A poco de llegar tuvo una lesión que lo alejó de las canchas. Estaba solo, en una ciudad desconocida, en un país con costumbres muy distintas a la de su aldea, sufriendo con el frío y sin mucho dinero para llamar a casa. Antes de que la nostalgia lo carcomiera, recordó porque estaba ahí: “Extrañaba mi hogar porque todo era muy diferente a lo que había en Senegal y especialmente en mi pueblo, no fue fácil. Pero no tenía ninguna duda en mi cabeza porque mi sueño era convertirme en futbolista profesional”.

Debutó con el Metz y, al cabo de un año, fichó por el Red Bull Salzburg de Austria. Ya lucía músculos cincelados por largas horas de gimnasio y el mohicano que le da aire de chico rudo. Con Roger Schmidt en el banco, Mané explotó lo mejor de su juego. El senegalés imponía vértigo con una conducción exquisita, rompiendo líneas con sus aceleradas y, como buen extremo moderno, llegando con frecuencia al gol.

La Europa League le permitió mostrarse al continente. El Southampton se lo llevó después de coronarse campeón en Austria. Mané parecía hecho para la Premier League, la liga que lo hacía soñar de niño. Su ritmo frenético, su potencia y su tentación por el uno contra uno encajaban perfecto en la cultura británica del fútbol. Y así fue. En dos años con “The Saints” demostró sus quilates y desembarcó en el Liverpool de Jurgen Kloop.

“En mi cabeza sabía que venía a un equipo que me quería, con un entrenador que me conocía y que me trata como a un hijo”, declaró el senegalés. En Anfield dejó la mala costumbre de llegar tarde a los entrenamientos y volvió a la modestia que le permitió llegar a la élite del fútbol mundial. Se fue llenando de distinciones individuales y junto a Firmino y Mohamed Salah conforma unos de los tridentes más filosos del planeta.

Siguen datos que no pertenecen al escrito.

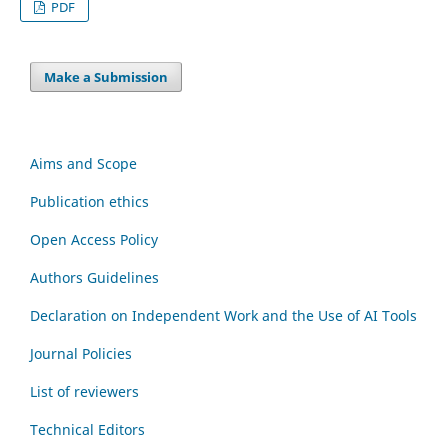
PDF
Make a Submission
Aims and Scope
Publication ethics
Open Access Policy
Authors Guidelines
Declaration on Independent Work and the Use of AI Tools
Journal Policies
List of reviewers
Technical Editors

Con su selección ascendió del infierno al cielo. Tras fallar el penal decisivo en cuartos de final de la Copa Africana de Naciones, su casa fue destrozada. Su familia tuvo que salir disparada antes de que los atacaran. Ni las lágrimas del ariete calmaron a la turba. Sin embargo, no se dejó amedrentar y se erigió en el faro que guío a su equipo a un nuevo mundial. En Rusia, espera ilusionar a un país tal como lo hicieron sus héroes dieciséis años atrás.